因此,我再次認為 ASCENT 數據將在 ATS 上顯示,並且 KOL 將會看到的是——YUTREPIA 具有很好的耐受性和可滴定性,並且他們可以根據患者對 PAH 和 PH-ILD 的任何需求進行定制,在不久的將來。
Roger Jeffs - Chief Executive Officer, Director
Roger Jeffs - Chief Executive Officer, Director
And Cory -- that's a great answer, Rajeev. Thank you. I think one way we're going to take on this dose issue directly, we're going to do a directed transition study from patients on Tyvaso and Tyvaso DPI that are underserved by those therapies, probably because of dose limitations, we'll transition them to YUTREPIA, improve their dose.

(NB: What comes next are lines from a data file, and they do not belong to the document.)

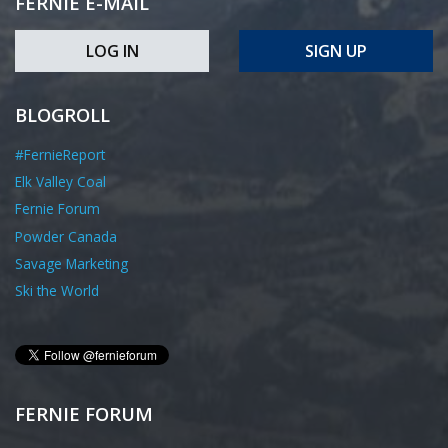
FERNIE E-MAIL
LOG IN
SIGN UP
BLOGROLL
#FernieReport
Elk Valley Coal
Fernie Forum
Powder Canada
Savage Marketing
Ski the World
FERNIE FORUM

還有 Cory — — Rajeev,這是一個很好的答案。謝謝。我認為我們直接解決劑量問題的一種方法是,我們將對使用 Tyvaso 和 Tyvaso DPI 的患者進行定向過渡研究,這些患者可能由於劑量限製而無法接受這些療法,我們將把他們過渡到 YUTREPIA,提高他們的劑量。
And then -- and if we show, therefore, an improved outcome, we've shown not only is dose related to outcome, but we've also differentiated the products even in a different way and a helpful way for YUTREPIA. So look for that study to start up in the near future as well.
然後 — — 如果我們顯示出更好的結果,我們不僅表明劑量與結果相關,而且我們還以不同的方式和對 YUTREPIA 有幫助的方式區分了產品。因此,期待該項研究也能在不久的將來啟動。
Operator
Operator
Thank you. And I'm currently showing no further questions at this time. I'd like to hand the call back over to Roger Jeffs for closing remarks.
謝謝。目前我沒有其他問題。我想將電話轉回給羅傑·傑夫斯,請他做最後發言。
Roger Jeffs - Chief Executive Officer, Director
Roger Jeffs - Chief Executive Officer, Director
Thank you very much. So we really appreciate everyone joining us today, and we look forward to speaking again soon. Bye-bye.
非常感謝。因此,我們非常感謝今天加入我們的各位,並期待很快再次與您交談。再見。
Operator
Operator
This concludes today's conference call. Thank you for your participation. You may now disconnect.
今天的電話會議到此結束。感謝您的參與。您現在可以斷開連線。